Studying the osteological remains informs historians not only about medicine but also about warfare.

The biggest medical changes, however, came in the form of medical infrastructure. With the high number of casualties (roughly 750,000 estimated by historians in April 2012), new problems cropped up. Generals and physicians had to develop more efficient methods for moving bodies off battlefields and getting the wounded to hospitals.

“We see the evolution of ambulance services and, as President Drew Faust has written, the need to bury and account for large numbers of dead soldiers,” said Podolsky.

Along with configuring medical services came the task of configuring military pensions.

“Pensions were a huge financial undertaking,” said Jack Eckert, public services librarian and one of the curators of this exhibit, “and we have several legal documents—affidavits, pension requests—that show us so.”

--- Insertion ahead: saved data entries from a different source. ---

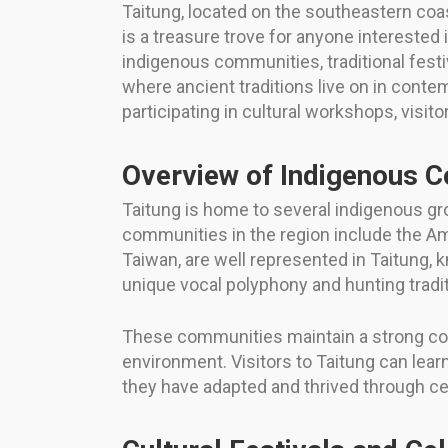
Taitung, located on the southeastern coast
is a treasure trove for anyone interested 
indigenous communities, traditional festiv
where ancient traditions live on in conte
participating in cultural workshops, visi
Overview of Indigenous C
Taitung is home to several indigenous gr
communities in the region include the Am
Taiwan, are well represented in Taitung, 
unique vocal polyphony and hunting tradit
These communities maintain a strong conne
environment. Visitors to Taitung can lear
they have adapted and thrived through ce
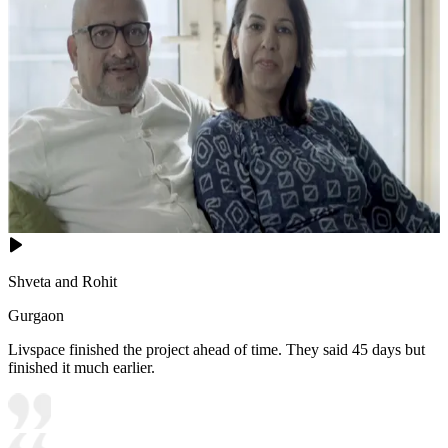
Shveta and Rohit
Gurgaon
Livspace finished the project ahead of time. They said 45 days but
finished it much earlier.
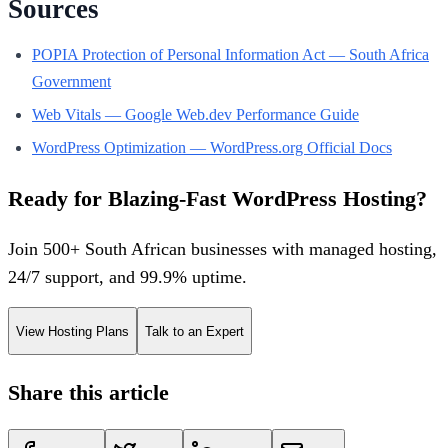
Sources
POPIA Protection of Personal Information Act — South Africa
Government
Web Vitals — Google Web.dev Performance Guide
WordPress Optimization — WordPress.org Official Docs
Ready for Blazing-Fast WordPress Hosting?
Join 500+ South African businesses with managed hosting,
24/7 support, and 99.9% uptime.
View Hosting Plans
Talk to an Expert
Share this article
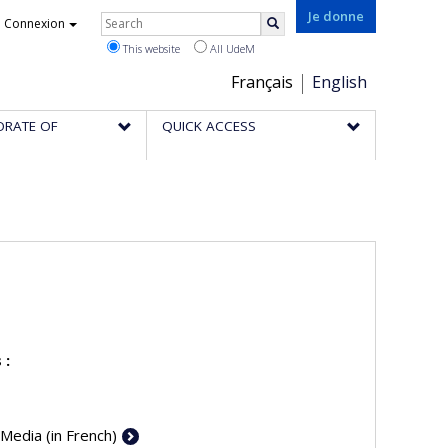
Rechercher
Je donne
Connexion
Search
This website
All UdeM
Choix
Français
English
de
ORATE OF
QUICK ACCESS
la
langue
 :
 Media (in French)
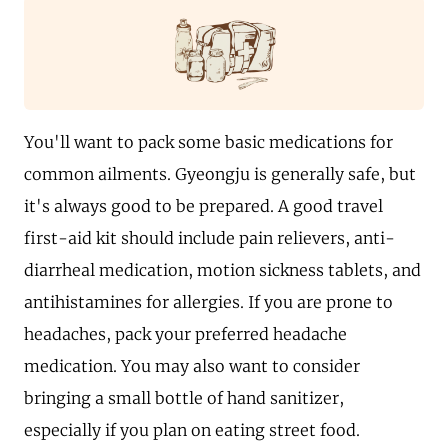
You'll want to pack some basic medications for
common ailments. Gyeongju is generally safe, but
it's always good to be prepared. A good travel
first-aid kit should include pain relievers, anti-
diarrheal medication, motion sickness tablets, and
antihistamines for allergies. If you are prone to
headaches, pack your preferred headache
medication. You may also want to consider
bringing a small bottle of hand sanitizer,
especially if you plan on eating street food.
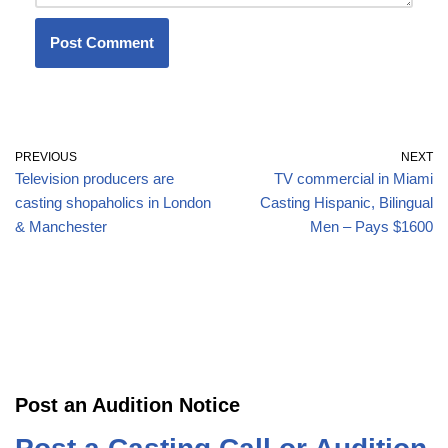
PREVIOUS
NEXT
Television producers are
TV commercial in Miami
casting shopaholics in London
Casting Hispanic, Bilingual
& Manchester
Men – Pays $1600
Post an Audition Notice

The materials in the exhibit come from a variety of sources. Some are gifts, some have been in the Countway’s collection for years and others have been donated by the Army Medical Museum. In particular, photographs of disabled soldiers were taken at the Museum.

Many of the artifacts included in the exhibit, however, come from all over the country.

“We have a large assortment of Confederate material, including several surgical manuals,” said Eckert. “The most compelling thing about the Civil War for me is the incredible amount of documents we have from everyone.”

The war’s impact was so far-reaching that it wasn’t just soldiers and doctors keeping records, but soldiers’ families, merchants, writers and people from all other areas of society as well.

“We can pull together everyone’s experience and learn about the war in a much more meaningful way,” Eckert said.

One of these non-medical materials includes a set of commemorative medals that was sold at events called sanitary fairs.

“Communities would often come together to put together a sanitary fair to raise funds for the war efforts and they would sell these medals to collect money,” said Eckert.

One of the artifacts the two curators find most interesting is a wooden chess set that was hand carved by a Union soldier who was also a Framingham, Mass., physician, and a Harvard Medical School graduate named Zabdiel Boylston Adams. Adams and fellow prison-mate Fred Guyer carved the set when they were recovering from injuries at Crumpton Hospital in Lynchburg, Va., as well as when they were Confederate prisoners in Libby Prison outside Richmond, Va.

A chess set carved by HMS graduate Zabdiel Boylston Adams. Photo: Warren Anatomical Museum, Countway Library.

“It’s certainly unique among the other things we have in the collections,” said Hall. “And it can be traced back to Harvard Medical School, so the legacy makes this piece special.” 

While materials within the exhibit are inspiring and offer an interesting look at life during a difficult time in history, other Civil War artifacts strike a chord that still resonates in contemporary times.

“The government during the Civil War confronted such topics as the role of the state in providing health care to wounded veterans; those issues still remain relevant today,” said Podolsky.

The Center hosted a special event to commemorate the 150th anniversary of the Civil War as well as the exhibit. Harvard University president and Lincoln Professor of History Drew Gilpin Faust lectured on “Civil War and the End of Life.” Jeffrey Reznick, chief of the History of Medicine Division at the National Library of Medicine and National Institutes of Health, spoke about “Disability and the Cultural History of the Civil War.”

The exhibit is open for viewing at Countway Library. People can also view some materials from the collection at the Center for the History of Medicine’s OnView website.